For the first time, a second component is also counted towards the Junior Certificate English result. Up to 10% of marks have been given to students for an assessment task which they completed in school.

While the tasks have been marked by the State Examinations Commission just like the written exam, the tasks were undertaken in class under the supervision of their own teachers.

This had to take place in early May for the majority of students, just weeks before the written Junior Certificate exams. This was because of industrial action by the Association of Secondary Teachers Ireland in opposition to the reforms, although that action has been lifted following a summer ballot.

Students whose English teachers were not ASTI members did the assessment task last December, having already completed the two classroom-based assessments.

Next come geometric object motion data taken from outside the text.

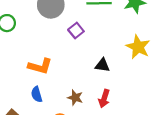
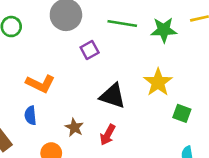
black triangle: (102, 65) -> (113, 96), size x1.5

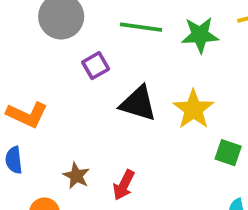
black triangle: (113, 96) -> (138, 103), moved

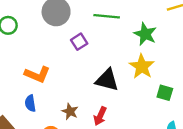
green star: (200, 35) -> (145, 34), moved, turned 30
black triangle: (138, 103) -> (107, 80), moved

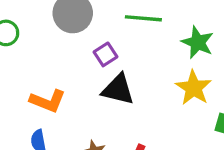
black triangle: (107, 80) -> (118, 89), moved

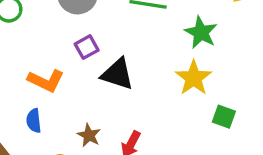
purple square: (106, 54) -> (87, 47), moved

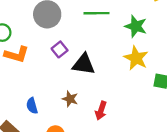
orange L-shape: (46, 81) -> (17, 54), moved
brown star: (89, 135) -> (70, 99), moved

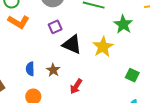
yellow star: (136, 58) -> (103, 47), moved
blue semicircle: (32, 106) -> (30, 69), moved

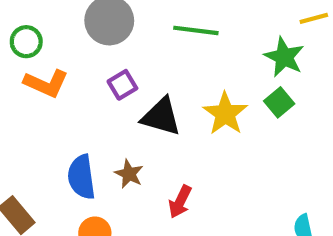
green star: (123, 24) -> (284, 57), moved
blue semicircle: (30, 69) -> (81, 177), size x1.5
green square: (132, 75) -> (279, 102), moved, turned 32

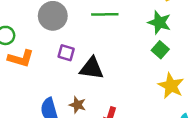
purple square: (122, 85) -> (66, 53), turned -35
yellow star: (225, 114) -> (171, 86), moved

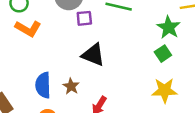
purple square: (66, 53) -> (84, 18), moved, turned -35
yellow star: (171, 86) -> (165, 90), turned 30

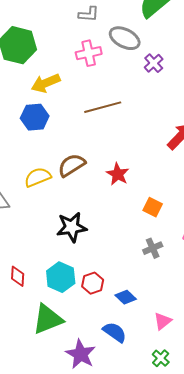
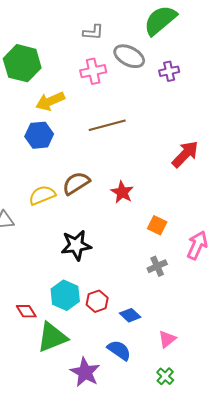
purple cross: (154, 63) -> (169, 71), moved, turned 30
red diamond: (18, 276) -> (26, 311), moved, turned -35

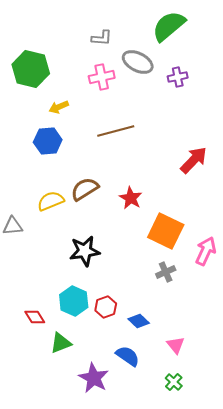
yellow arrow: (50, 101) -> (59, 107), size x0.7
orange square: (157, 225) -> (166, 231), size x1.8
green triangle: (52, 337) -> (61, 343), size x0.7
pink triangle: (167, 339) -> (176, 345), turned -30

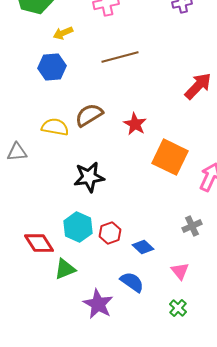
yellow semicircle: (51, 201) -> (55, 127), turned 32
gray cross: (166, 272) -> (192, 226), moved
red diamond: (35, 317) -> (39, 243), size x1.4

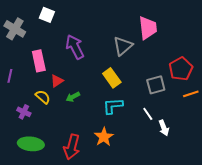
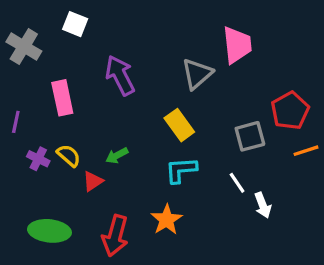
red triangle: (57, 81) -> (93, 181), moved
purple cross: (24, 112) -> (38, 159), moved

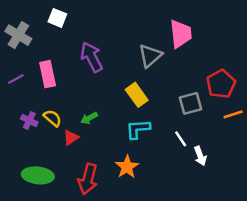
purple line: (16, 122) -> (16, 79), moved, turned 49

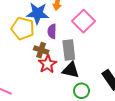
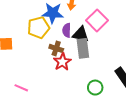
yellow pentagon: (23, 28) -> (38, 28), turned -30
black triangle: (71, 70) -> (81, 34), moved

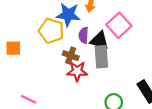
yellow pentagon: (38, 28) -> (51, 31), turned 30
red star: (62, 62) -> (77, 71), turned 30

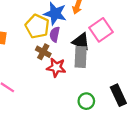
purple semicircle: (84, 35) -> (55, 34), moved
brown cross: (71, 56) -> (43, 52), moved

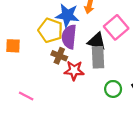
purple semicircle: (55, 34) -> (69, 37), size x1.5
green circle: (86, 101) -> (113, 89), moved

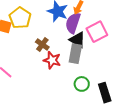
yellow pentagon: (50, 30) -> (20, 18), moved
purple semicircle: (69, 37) -> (73, 23), moved

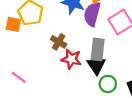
black triangle: (77, 40) -> (96, 66), moved, turned 30

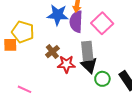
brown cross: (59, 42) -> (52, 52), turned 32

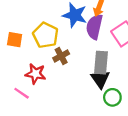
yellow pentagon: (23, 32) -> (45, 35), moved
red star: (66, 64) -> (35, 74), moved

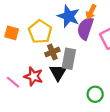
gray rectangle: (101, 63) -> (69, 59), moved
red star: (35, 74) -> (33, 76), moved
black triangle: (100, 79) -> (58, 72), moved

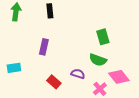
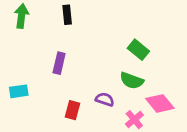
green rectangle: (103, 37) -> (138, 50), turned -35
red rectangle: (54, 82) -> (73, 110), turned 64

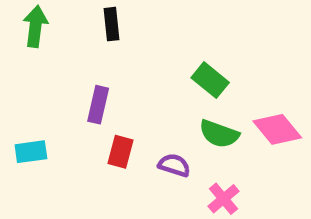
green rectangle: (138, 50) -> (210, 80), moved
pink diamond: (160, 103) -> (277, 129), moved
red rectangle: (73, 110) -> (121, 152), moved

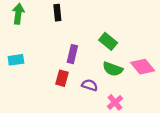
purple rectangle: (98, 105) -> (72, 54), moved
cyan rectangle: (31, 152) -> (16, 60), moved

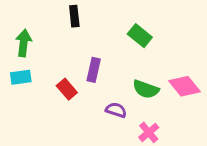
green arrow: (18, 14) -> (24, 43), moved
green rectangle: (108, 41) -> (140, 36), moved
red rectangle: (62, 78) -> (67, 89), moved, turned -56

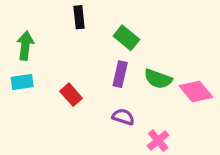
green rectangle: (140, 36) -> (126, 38), moved
purple rectangle: (94, 70) -> (120, 74), moved
green semicircle: (146, 89) -> (158, 79), moved

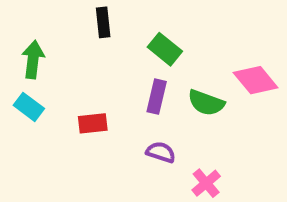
cyan rectangle: (22, 82) -> (29, 107), turned 45
pink diamond: (196, 92) -> (256, 80), moved
red rectangle: (71, 95) -> (93, 123), turned -55

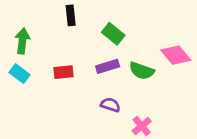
purple rectangle: (157, 97) -> (108, 66), turned 60
red rectangle: (93, 123) -> (64, 72), moved

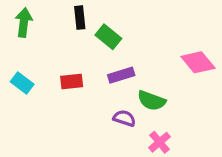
green rectangle: (113, 34) -> (108, 37), moved
green arrow: (22, 41) -> (24, 22), moved
green semicircle: (142, 71) -> (152, 101), moved

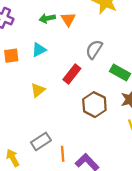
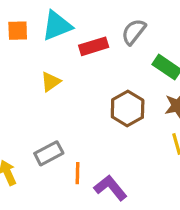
cyan triangle: (39, 50) -> (57, 26), size x1.5
red rectangle: (72, 74) -> (94, 46), moved, turned 30

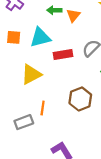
yellow triangle: (51, 82) -> (31, 74), size x1.5
orange line: (78, 173) -> (43, 108), moved

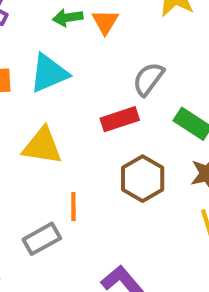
red rectangle: (63, 54) -> (120, 119), moved
yellow triangle: (31, 74) -> (42, 146), turned 45

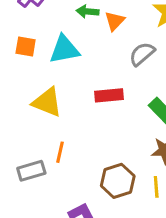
gray semicircle: (148, 79) -> (142, 54), moved
brown hexagon: (143, 179) -> (118, 181), moved

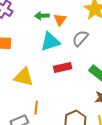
cyan triangle: (64, 49) -> (50, 42), moved

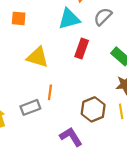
red rectangle: (63, 67) -> (82, 48), turned -60

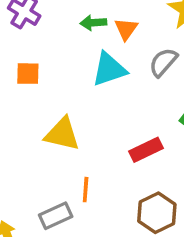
red rectangle: (82, 48) -> (146, 150), moved, turned 48

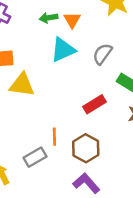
gray semicircle: (163, 62) -> (102, 54), moved
yellow triangle: (62, 134) -> (22, 85), moved
brown hexagon: (157, 213) -> (86, 148), moved

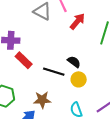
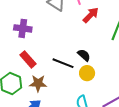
red rectangle: (24, 60) -> (28, 59), moved
brown star: (42, 100) -> (38, 83), moved

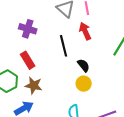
red arrow: (91, 15) -> (85, 31), moved, turned -78
black line: (63, 63) -> (63, 46), moved, turned 45

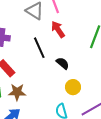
yellow circle: (84, 84) -> (73, 87), moved

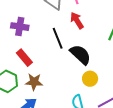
black semicircle: (63, 63) -> (80, 55), size x1.6

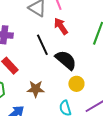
brown star: (34, 82) -> (36, 89), moved

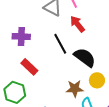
brown star: (36, 89) -> (75, 89), moved

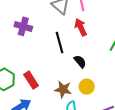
black semicircle: (85, 57) -> (80, 61), size x0.6
red rectangle: (29, 67) -> (31, 80), moved

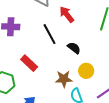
red rectangle: (31, 80) -> (29, 63), moved

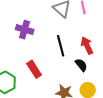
red arrow: (67, 14) -> (87, 45), moved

While English was the first subject to be assessed under the revised arrangements, science and business studies will see similar changes for students doing the Junior Certificate in 2019.

The new courses are being taught to current first-year and second-year students, while those who began first year in recent weeks are also learning new curricula in Irish, modern languages and art.

The performance of students, although based on a new course and revised assessment methods, show that more students than last year got marks which were previously categorised as ‘honours’ for an A, B or C grades worth 55% and higher.

While the distinction, higher merit and merit grades do not directly correspond to past grades, the combined proportion of higher level students achieving one of these (over 55%) was nearly 82%.

A year ago, even though a lower proportion of students did higher level and would be expected collectively to be academically stronger, 76% got honours grades.

There was a corresponding drop from 21% to 16% of students with marks between 40% and 55% — previously a D, or pass, but now an “achieved” grade.

The numbers with less than 40% are 2.4%, very similar to the proportions getting similar marks in the previous three years.

Of the 12,755 students who did ordinary-level English, almost half (47%) got a merit or higher, including 2.9% with a distinction for 90% or more.